This Week @ MHS

By Dan Hinchen

We have a busy week here at the Society with several public events on tap. First up, on Tuesday, 14 January, is an Environmental History Seminar featuring Edward D. Melillo of Amherst College. “Out of the Blue: Nantucket and the Pacific World” builds upon insights from environmental history, migration studies, and cultural geography to argue that certain historical groups of displayed a rooted cosmopolitanism, which develops through sustained encounters with the peoples and environments of far-away places. Through whaling, Nantucket mariners came to know a distant ocean and its inhabitants in was that were often more refined and subtle than many contemporaneous understandings of the Pacific World. Nancy Shoemaker, University of Connecticut, provides comment. Seminars are free and open to the public; RSVP required. Subscribe to receive advance copies of the seminar papers. The seminar begins at 5:15PM.
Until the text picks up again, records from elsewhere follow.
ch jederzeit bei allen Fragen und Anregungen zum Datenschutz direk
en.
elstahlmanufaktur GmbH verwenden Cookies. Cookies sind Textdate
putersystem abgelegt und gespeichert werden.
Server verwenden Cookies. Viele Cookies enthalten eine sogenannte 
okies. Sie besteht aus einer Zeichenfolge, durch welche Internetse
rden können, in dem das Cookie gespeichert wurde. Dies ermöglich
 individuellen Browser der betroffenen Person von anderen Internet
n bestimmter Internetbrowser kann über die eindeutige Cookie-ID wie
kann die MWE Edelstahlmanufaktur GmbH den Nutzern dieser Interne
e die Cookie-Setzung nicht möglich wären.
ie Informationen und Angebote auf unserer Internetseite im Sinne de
On Wednesday, 15 January, stop by at noon for a Brown Bag lunch talk with Dylan Yeats, New York University, presenting “Americanizing America: Yankee Civilization and the U.S. State.” With research at the Massachusetts Historical Society and the Boston Athenaeum, Yeats is charting the evolution of what he terms the Yankee Network, comprising academic, educational, missionary, and social reform organizations, and the ways in which this network sought to harness those organs of the state that it could over the nineteenth and early twentieth centuries. Brown Bag discussions are free and open to the public.
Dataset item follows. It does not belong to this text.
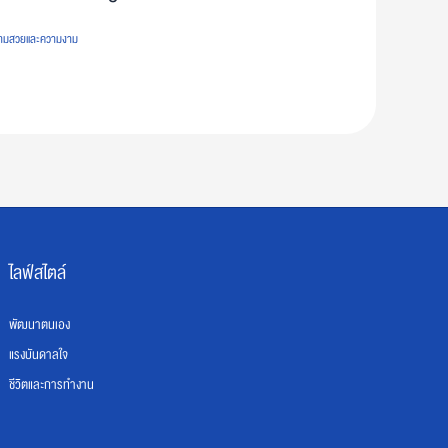
ามสวยและความงาม
ไลฟ์สไตล์
พัฒนาตนเอง
แรงบันดาลใจ
ชีวิตและการทำงาน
Also on Wednesday, MHS Associate Members (age 40 and under) are invited to an evening social with the Young Friends of Historic New England. Guests will gather at the MHS for a reception followed by a scavenger hunt based on “The Cabinetmaker & the Carver” exhibition. For more information, please call 617-646-0543 or e-mail awolfe@masshist.org. And speaking of the current furniture exhibition, if you have not seen it yet then you are running out of time! The exhibition ends on Friday, January 17. Make sure you come in sometime this week between 10:00AM and 4:00PM to catch a rare glimpse of these Massachusetts-made pieces from private collections which span four centuries.
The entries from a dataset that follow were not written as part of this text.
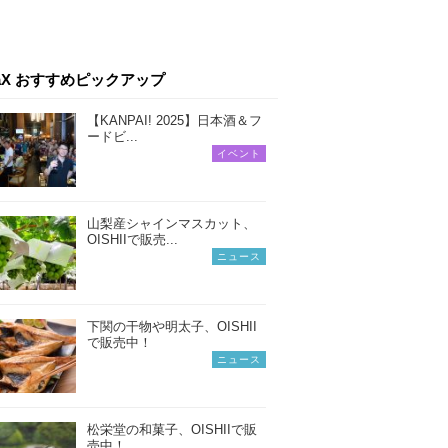
iaX おすすめピックアップ
【KANPAI! 2025】日本酒＆フ
ードビ...
イベント
山梨産シャインマスカット、
OISHIIで販売...
ニュース
下関の干物や明太子、OISHII
で販売中！
ニュース
松栄堂の和菓子、OISHIIで販
売中！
Finally, on Thursday, 16 January, there is another seminar, this time from the Biography series. “When Subjects Talk Back: Oral History, Contemporary Biography, and the Runaway Interview” will feature a conversation with Joyce Antler, Professor of American Studies at Brandeis, who is currently writing a book on Jewish women active in the feminist movement; Claire Potter, Professor of History at the New School, who is writing on anti-pornography efforts in the 1980s; and Ted Widmer of Brown University, senior advisor to former Secretary of State Hillary Rodham Clinton. The moderator for the discussion is Carol Bundy, author of “The Nature of Sacrifice: A Biography of Charles Russell Lowell, Jr., 1835-64.” The talk begins at 5:30PM and is open to the public. Be sure to RSVP for this program by emailing seminars@masshist.org or phoning 617-646-0568.

Please note that the Society is closed on Monday, 20 January, in observance of Martin Luther King, Jr. Day. Normal hours will resume on Tuesday, 21 January.